Kansas State University and the University of Florida have teamed up to look for ways to improve the quality and extend the shelf life of fruits and vegetables using tomatoes and spinach as their models. The work is focused specifically on aiding small-acreage growers who sell locally and might lack the washing, packing and cooling facilities needed to reduce food postharvest (after harvest) losses.
The four-year project, which began March 1, is funded by a $1 million Agriculture and Food Research Initiative grant from the U.S. Department of Agriculture’s National Institute of Food and Agriculture. Of the 38 proposals submitted, five were funded. The K-State-Florida proposal was ranked No. 1 overall.
“The goal is to increase the availability of locally grown food by reducing the loss of fresh fruits and vegetables after they’ve been harvested,” said Eleni Pliakoni, K-State assistant professor of horticulture and lead researcher on the project. To do that, the team is developing a system that includes strategies growers can use before and after harvest to reduce crop losses from decay.
Once the team has developed tools that are most effective in the lab, it will take the strategies to local growers to determine the most practical ones to implement on small farms common to the region.
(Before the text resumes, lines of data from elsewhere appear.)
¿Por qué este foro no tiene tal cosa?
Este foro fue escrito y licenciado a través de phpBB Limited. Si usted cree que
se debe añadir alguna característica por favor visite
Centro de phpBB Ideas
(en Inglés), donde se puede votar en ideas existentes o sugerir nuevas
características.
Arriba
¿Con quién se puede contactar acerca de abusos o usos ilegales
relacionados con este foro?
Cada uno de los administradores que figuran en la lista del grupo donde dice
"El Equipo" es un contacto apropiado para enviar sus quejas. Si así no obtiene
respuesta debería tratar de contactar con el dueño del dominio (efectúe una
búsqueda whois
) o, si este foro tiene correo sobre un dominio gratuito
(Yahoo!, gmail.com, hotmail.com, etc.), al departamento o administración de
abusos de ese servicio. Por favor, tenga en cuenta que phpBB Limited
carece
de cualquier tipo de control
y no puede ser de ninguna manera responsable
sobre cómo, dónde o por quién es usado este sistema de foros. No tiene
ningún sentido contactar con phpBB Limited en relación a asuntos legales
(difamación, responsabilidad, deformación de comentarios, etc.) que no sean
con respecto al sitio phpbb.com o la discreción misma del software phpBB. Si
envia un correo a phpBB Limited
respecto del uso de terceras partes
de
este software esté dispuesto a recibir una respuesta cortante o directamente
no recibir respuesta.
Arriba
The team also plans to develop digital tools, including a phone app that will help growers assess produce losses on their farms, and to disseminate the results of the study to growers and others.
“The great thing about the partnership between the University of Florida and Kansas State University is that we both bring unique strengths to the team, whether it’s in postharvest technology and pathology, high tunnel production, or extension and outreach,” Pliakoni said, adding “we’ve been having a lot of fun developing and now implementing the project.”
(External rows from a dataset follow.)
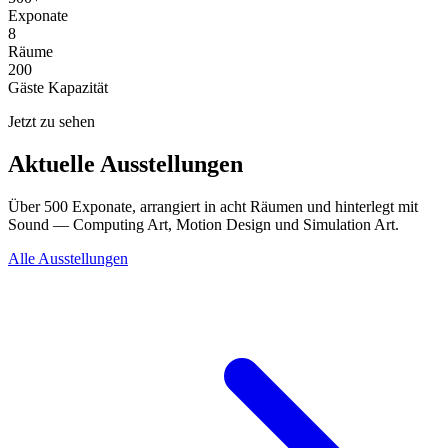
Exponate
8
Räume
200
Gäste Kapazität
Jetzt zu sehen
Aktuelle Ausstellungen
Über 500 Exponate, arrangiert in acht Räumen und hinterlegt mit
Sound — Computing Art, Motion Design und Simulation Art.
Alle Ausstellungen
Others on the team include K-State assistant horticulture professor Cary Rivard and University of Florida horticulture professors Jeffrey Brecht and Xin Zhao, and plant pathologist Jerry Bartz.
“The grants are so competitive now; it takes a lot of teamwork to be successful,” Pliakoni said of the numerous teleconferences the team underwent in preparation for writing the grant proposal.
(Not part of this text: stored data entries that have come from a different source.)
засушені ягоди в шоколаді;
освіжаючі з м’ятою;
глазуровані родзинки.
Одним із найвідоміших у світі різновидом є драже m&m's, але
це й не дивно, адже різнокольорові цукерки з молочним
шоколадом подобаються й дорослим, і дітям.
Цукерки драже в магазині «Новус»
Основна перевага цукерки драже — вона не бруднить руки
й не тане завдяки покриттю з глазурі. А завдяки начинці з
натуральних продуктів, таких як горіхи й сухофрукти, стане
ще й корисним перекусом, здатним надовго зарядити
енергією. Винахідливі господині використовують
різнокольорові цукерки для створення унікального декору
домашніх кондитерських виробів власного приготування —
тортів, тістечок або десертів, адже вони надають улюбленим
Tomatoes, both hybrid and heirloom varieties, and spinach are being planted in high tunnels and open fields in both states. The high tunnels – a low-cost, passive-solar alternative to traditional greenhouses – will help protect the crops from the abundant rain Florida typically receives and from the high winds experienced in Kansas. High tunnels are increasingly used by produce growers across the United States and are particularly prevalent in the Midwest.
The postharvest treatments to be investigated in the study include hot water treatment, chemical washes and modified atmosphere packing, which are all approved for organic production, but could be used by any small-acreage farmers who have limited access to postharvest facilities or choose not to use conventional chemical treatments. Modified atmosphere packaging, such as what is used in packaged mixed greens often available in grocery stores, can supplement and in some cases, be substituted for refrigeration to prolong the shelf life of fresh produce.
“Most of the fruit and vegetable growers in our region are first-generation farmers with little experience or equipment related to postharvest handling,” Rivard said. “One of the great things about this project is that it will help our young, small-acreage growers scale-up their supply by learning to handle and store their products in a way that increases shelf life, reduces losses, and ultimately provides high-quality, nutritious produce to the consumer.”
The researchers have identified growers and industry association representatives from both states who have agreed to serve on a project advisory board. The board will provide feedback on the research results and advice on future research directions.
While the crops will be grown in high tunnels and in open fields in both states, Florida will perform the part of the study looking at different organic postharvest physical and chemical treatments during sorting and washing of tomatoes and spinach. Kansas State will take the lead in developing the use of modified atmosphere packaging to prolong shelf life during storage. Both universities will play a role in creating the digital crop risk analysis tool and sharing the research results with growers and agricultural educators.